Panel Paper: Evaluating the Impact of a Statewide Implementation of Medicaid Managed Care in Kentucky

Saturday, November 8, 2014 : 10:15 AM
Enchantment Ballroom E (Hyatt)

*Names in bold indicate Presenter

James Marton, Georgia State University, Jeff Talbert, University of Kentucky and Genevieve Kenney, The Urban Institute
State Medicaid expansions as a result of the Affordable Care Act (ACA) have once again put a spotlight on different delivery reforms that could potentially improve outcomes and lower costs.  In November 2011, with federal approval from the Center for Medicaid and Medicare Services (CMS), Kentucky transitioned about 550,000 Kentucky Medicaid patients from a fee-for-service delivery system with a primary care case management component (PCCM) into risk-based managed care coverage administered by three external Managed Care Organizations (MCOs), Centene, Coventry, and WellCare.  This policy change was viewed as a pre-cursor to Kentucky’s Medicaid expansion in January of this year.  

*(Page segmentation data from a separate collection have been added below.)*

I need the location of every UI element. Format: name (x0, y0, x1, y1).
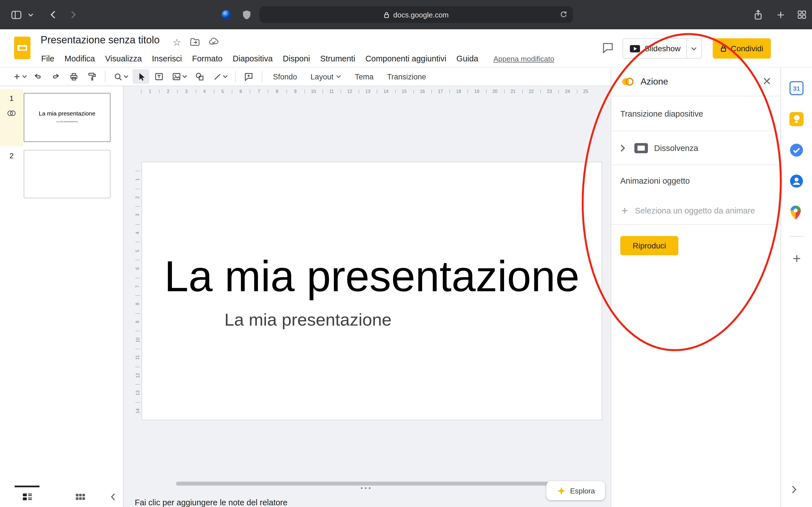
document-title[interactable]: Presentazione senza titolo (41, 34, 160, 46)
notes-resize-handle[interactable] (361, 487, 370, 489)
tasks-icon[interactable] (790, 143, 804, 157)
menu-insert[interactable]: Inserisci (147, 54, 187, 63)
tab-overview-icon[interactable] (793, 0, 811, 29)
ruler-vertical: 1234567891011121314 (133, 171, 142, 420)
add-animation-plus-icon (620, 206, 629, 215)
forward-button[interactable] (64, 0, 81, 29)
slide-transition-indicator-icon[interactable] (7, 109, 16, 118)
menu-addons[interactable]: Componenti aggiuntivi (360, 54, 451, 63)
active-view-indicator (15, 486, 40, 487)
keep-icon[interactable] (790, 112, 804, 126)
slide-canvas-area: 1234567891011121314151617181920212223242… (123, 86, 611, 507)
ruler-h-tick: 18 (449, 86, 467, 97)
menu-file[interactable]: File (36, 54, 59, 63)
slide-editor-page[interactable]: La mia presentazione La mia presentazion… (142, 162, 602, 420)
comment-history-icon[interactable] (597, 36, 619, 59)
menu-help[interactable]: Guida (451, 54, 483, 63)
layout-label: Layout (311, 72, 334, 81)
menu-view[interactable]: Visualizza (100, 54, 147, 63)
menu-slide[interactable]: Diapositiva (227, 54, 278, 63)
menu-arrange[interactable]: Disponi (278, 54, 315, 63)
select-tool-button[interactable] (133, 69, 149, 84)
contacts-icon[interactable] (790, 174, 804, 188)
transition-button[interactable]: Transizione (381, 69, 433, 84)
grid-view-icon[interactable] (73, 490, 87, 504)
add-addon-icon[interactable] (792, 253, 802, 264)
last-modified-link[interactable]: Appena modificato (493, 54, 554, 63)
ruler-v-tick: 14 (133, 402, 142, 420)
extension-orb-icon[interactable] (219, 0, 234, 29)
ruler-h-tick: 3 (177, 86, 195, 97)
new-slide-caret-icon[interactable] (22, 75, 27, 78)
slide-1-thumbnail[interactable]: La mia presentazione La mia presentazion… (24, 93, 110, 142)
layout-button[interactable]: Layout (305, 69, 348, 84)
collapse-filmstrip-icon[interactable] (106, 490, 119, 504)
slideshow-button-main[interactable]: Slideshow (623, 44, 686, 53)
speaker-notes-placeholder[interactable]: Fai clic per aggiungere le note del rela… (135, 498, 288, 507)
undo-button[interactable] (29, 69, 46, 84)
menu-bar: File Modifica Visualizza Inserisci Forma… (36, 52, 554, 65)
slideshow-button[interactable]: Slideshow (622, 38, 702, 59)
insert-image-button[interactable] (168, 69, 190, 84)
slides-logo-icon[interactable] (14, 37, 31, 59)
background-button[interactable]: Sfondo (267, 69, 303, 84)
theme-button[interactable]: Tema (349, 69, 380, 84)
menu-edit[interactable]: Modifica (59, 54, 100, 63)
browser-toolbar: docs.google.com (0, 0, 812, 29)
add-animation-row[interactable]: Seleziona un oggetto da animare (611, 196, 780, 225)
print-button[interactable] (65, 69, 82, 84)
cloud-status-icon[interactable] (208, 37, 219, 46)
line-caret-icon[interactable] (222, 75, 227, 78)
ruler-v-tick: 1 (133, 171, 142, 188)
slide-subtitle-text[interactable]: La mia presentazione (224, 310, 392, 330)
insert-shape-button[interactable] (191, 69, 208, 84)
share-button[interactable]: Condividi (713, 38, 770, 59)
new-tab-icon[interactable] (771, 0, 790, 29)
filmstrip-view-icon[interactable] (20, 490, 34, 504)
hide-side-panel-icon[interactable] (791, 485, 797, 495)
menu-format[interactable]: Formato (187, 54, 227, 63)
ruler-h-tick: 8 (268, 86, 286, 97)
google-slides-app: docs.google.com Presentazione senza tito… (0, 0, 812, 507)
calendar-icon[interactable]: 31 (790, 81, 804, 95)
slide-1-number: 1 (0, 94, 23, 103)
redo-button[interactable] (47, 69, 64, 84)
address-bar[interactable]: docs.google.com (259, 6, 573, 23)
text-box-button[interactable] (151, 69, 167, 84)
play-button[interactable]: Riproduci (620, 236, 678, 255)
horizontal-scrollbar[interactable] (176, 482, 549, 486)
motion-panel: Azione Transizione diapositive Dissolven… (611, 68, 780, 507)
slideshow-dropdown[interactable] (686, 39, 702, 58)
new-slide-button[interactable] (11, 69, 28, 84)
image-caret-icon[interactable] (182, 75, 187, 78)
expand-chevron-icon[interactable] (617, 142, 628, 154)
zoom-button[interactable] (110, 69, 132, 84)
sidebar-chevron-down-icon[interactable] (26, 0, 35, 29)
slide-2-number: 2 (0, 152, 23, 160)
move-folder-icon[interactable] (190, 37, 200, 47)
back-button[interactable] (45, 0, 62, 29)
insert-comment-button[interactable] (240, 69, 257, 84)
menu-tools[interactable]: Strumenti (315, 54, 360, 63)
slide-2-thumbnail[interactable] (24, 150, 110, 198)
ruler-v-tick: 2 (133, 188, 142, 206)
share-page-icon[interactable] (749, 0, 767, 29)
ruler-h-tick: 16 (413, 86, 432, 97)
explore-button[interactable]: Esplora (546, 481, 605, 500)
maps-icon[interactable] (790, 205, 804, 219)
ruler-h-tick: 17 (432, 86, 449, 97)
refresh-icon[interactable] (559, 10, 568, 18)
star-icon[interactable] (172, 37, 181, 48)
zoom-caret-icon[interactable] (123, 75, 128, 78)
close-panel-icon[interactable] (761, 75, 772, 87)
ruler-v-tick: 10 (133, 331, 142, 349)
insert-line-button[interactable] (209, 69, 231, 84)
transition-type-icon (634, 142, 649, 154)
ruler-h-tick: 1 (141, 86, 159, 97)
slideshow-label: Slideshow (645, 44, 680, 53)
extension-shield-icon[interactable] (239, 0, 254, 29)
slide-transition-row[interactable]: Dissolvenza (611, 131, 780, 165)
paint-format-button[interactable] (84, 69, 100, 84)
slide-title-text[interactable]: La mia presentazione (142, 251, 602, 301)
sidebar-toggle-icon[interactable] (8, 0, 25, 29)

The transition to Medicaid managed care we analyze took place in seven of Kentucky’s eight Medicaid regions which accounted for about 69 percent of the state’s Medicaid population.  The remaining region, which consists of Louisville (Jefferson county) and 15 surrounding counties, has operated its own locally formed risk-based Medicaid MCO, known as Passport, since the state began the Kentucky Health Partnership Program demonstration in 1995.

The purpose of this paper is to evaluate the early impacts of this change in Medicaid delivery on enrollee utilization, expenditures, and health outcomes.  Our primary source of data for the analysis is administrative data from the Kentucky Medicaid program covering enrollment and health care claims from 2010-2013.  This data allows us to implement a difference-in-differences approach, where we compare the utilization of Medicaid recipient in those regions impacted by the managed care expansion with the utilization of Medicaid recipients in the Passport region already covered by a MCO.

Our preliminary results focus on three forms of utilization: inpatient admissions, outpatient visits, and emergency room (ER) visits.  We find that the introduction of the private MCOs led to significant reductions in inpatient and ER utilization among both children and non-elderly adult Medicaid enrollees and no change in outpatient utilization.  We supplement these results with an analysis of the universe of hospital discharges in Kentucky over the same time period and find that avoidable hospitalization rates did not go up for Medicaid enrollees living in the “treated” counties outside of the Louisville area.

The results of this evaluation should be of interest to academics as well as state policymakers looking to introduce or expand managed care within their own Medicaid programs as a means of improving quality and lowering costs.